Segment Start: Provided records

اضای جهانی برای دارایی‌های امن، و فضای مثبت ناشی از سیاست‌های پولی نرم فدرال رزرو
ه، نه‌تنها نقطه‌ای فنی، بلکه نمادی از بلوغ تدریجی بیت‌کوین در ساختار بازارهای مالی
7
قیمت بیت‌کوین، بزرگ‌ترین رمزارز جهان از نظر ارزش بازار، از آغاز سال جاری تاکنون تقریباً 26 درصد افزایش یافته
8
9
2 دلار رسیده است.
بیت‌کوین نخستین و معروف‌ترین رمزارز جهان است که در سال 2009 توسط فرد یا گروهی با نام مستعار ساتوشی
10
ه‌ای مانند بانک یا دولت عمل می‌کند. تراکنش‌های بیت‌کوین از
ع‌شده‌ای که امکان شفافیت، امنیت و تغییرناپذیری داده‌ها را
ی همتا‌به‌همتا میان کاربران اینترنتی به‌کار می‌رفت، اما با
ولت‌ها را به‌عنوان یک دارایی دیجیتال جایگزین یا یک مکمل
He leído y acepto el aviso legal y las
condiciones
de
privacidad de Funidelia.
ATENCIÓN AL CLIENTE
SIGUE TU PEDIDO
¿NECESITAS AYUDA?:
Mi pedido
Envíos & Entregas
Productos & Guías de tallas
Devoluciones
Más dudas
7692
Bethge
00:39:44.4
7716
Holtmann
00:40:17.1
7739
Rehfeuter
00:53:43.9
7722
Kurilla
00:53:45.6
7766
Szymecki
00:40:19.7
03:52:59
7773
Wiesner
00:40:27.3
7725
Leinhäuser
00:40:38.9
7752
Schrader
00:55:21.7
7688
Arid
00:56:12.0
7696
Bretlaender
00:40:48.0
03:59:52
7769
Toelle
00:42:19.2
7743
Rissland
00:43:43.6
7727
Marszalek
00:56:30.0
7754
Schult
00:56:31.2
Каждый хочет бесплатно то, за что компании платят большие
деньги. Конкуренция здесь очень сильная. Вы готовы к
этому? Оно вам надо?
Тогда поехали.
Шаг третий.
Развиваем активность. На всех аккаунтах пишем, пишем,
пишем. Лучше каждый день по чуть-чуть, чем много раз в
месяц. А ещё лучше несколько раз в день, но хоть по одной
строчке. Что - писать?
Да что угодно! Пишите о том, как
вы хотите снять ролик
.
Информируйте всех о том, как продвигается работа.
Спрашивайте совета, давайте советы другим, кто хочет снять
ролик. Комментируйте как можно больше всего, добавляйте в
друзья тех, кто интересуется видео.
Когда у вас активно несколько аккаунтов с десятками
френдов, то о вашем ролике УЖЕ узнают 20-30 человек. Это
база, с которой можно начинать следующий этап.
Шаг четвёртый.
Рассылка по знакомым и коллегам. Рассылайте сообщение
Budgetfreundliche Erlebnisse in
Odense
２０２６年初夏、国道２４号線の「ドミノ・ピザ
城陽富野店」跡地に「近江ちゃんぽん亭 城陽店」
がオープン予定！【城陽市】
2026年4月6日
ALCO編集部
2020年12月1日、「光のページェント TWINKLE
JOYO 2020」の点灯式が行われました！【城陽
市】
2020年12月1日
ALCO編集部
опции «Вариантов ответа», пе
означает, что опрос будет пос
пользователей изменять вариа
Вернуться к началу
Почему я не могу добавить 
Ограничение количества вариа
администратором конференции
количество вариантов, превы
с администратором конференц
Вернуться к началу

Segment End: Provided records

■ Exercise requirements ■
Every record above should be written out exactly.

■ Exercise output ■
اضای جهانی برای دارایی‌های امن، و فضای مثبت ناشی از سیاست‌های پولی نرم فدرال رزرو
ه، نه‌تنها نقطه‌ای فنی، بلکه نمادی از بلوغ تدریجی بیت‌کوین در ساختار بازارهای مالی
7
قیمت بیت‌کوین، بزرگ‌ترین رمزارز جهان از نظر ارزش بازار، از آغاز سال جاری تاکنون تقریباً 26 درصد افزایش یافته
8
9
2 دلار رسیده است.
بیت‌کوین نخستین و معروف‌ترین رمزارز جهان است که در سال 2009 توسط فرد یا گروهی با نام مستعار ساتوشی
10
ه‌ای مانند بانک یا دولت عمل می‌کند. تراکنش‌های بیت‌کوین از
ع‌شده‌ای که امکان شفافیت، امنیت و تغییرناپذیری داده‌ها را
ی همتا‌به‌همتا میان کاربران اینترنتی به‌کار می‌رفت، اما با
ولت‌ها را به‌عنوان یک دارایی دیجیتال جایگزین یا یک مکمل
He leído y acepto el aviso legal y las
condiciones
de
privacidad de Funidelia.
ATENCIÓN AL CLIENTE
SIGUE TU PEDIDO
¿NECESITAS AYUDA?:
Mi pedido
Envíos & Entregas
Productos & Guías de tallas
Devoluciones
Más dudas
7692
Bethge
00:39:44.4
7716
Holtmann
00:40:17.1
7739
Rehfeuter
00:53:43.9
7722
Kurilla
00:53:45.6
7766
Szymecki
00:40:19.7
03:52:59
7773
Wiesner
00:40:27.3
7725
Leinhäuser
00:40:38.9
7752
Schrader
00:55:21.7
7688
Arid
00:56:12.0
7696
Bretlaender
00:40:48.0
03:59:52
7769
Toelle
00:42:19.2
7743
Rissland
00:43:43.6
7727
Marszalek
00:56:30.0
7754
Schult
00:56:31.2
Каждый хочет бесплатно то, за что компании платят большие
деньги. Конкуренция здесь очень сильная. Вы готовы к
этому? Оно вам надо?
Тогда поехали.
Шаг третий.
Развиваем активность. На всех аккаунтах пишем, пишем,
пишем. Лучше каждый день по чуть-чуть, чем много раз в
месяц. А ещё лучше несколько раз в день, но хоть по одной
строчке. Что - писать?
Да что угодно! Пишите о том, как
вы хотите снять ролик
.
Информируйте всех о том, как продвигается работа.
Спрашивайте совета, давайте советы другим, кто хочет снять
ролик. Комментируйте как можно больше всего, добавляйте в
друзья тех, кто интересуется видео.
Когда у вас активно несколько аккаунтов с десятками
френдов, то о вашем ролике УЖЕ узнают 20-30 человек. Это
база, с которой можно начинать следующий этап.
Шаг четвёртый.
Рассылка по знакомым и коллегам. Рассылайте сообщение
Budgetfreundliche Erlebnisse in
Odense
２０２６年初夏、国道２４号線の「ドミノ・ピザ
城陽富野店」跡地に「近江ちゃんぽん亭 城陽店」
がオープン予定！【城陽市】
2026年4月6日
ALCO編集部
2020年12月1日、「光のページェント TWINKLE
JOYO 2020」の点灯式が行われました！【城陽
市】
2020年12月1日
ALCO編集部
опции «Вариантов ответа», пе
означает, что опрос будет пос
пользователей изменять вариа
Вернуться к началу
Почему я не могу добавить 
Ограничение количества вариа
администратором конференции
количество вариантов, превы
с администратором конференц
Вернуться к началу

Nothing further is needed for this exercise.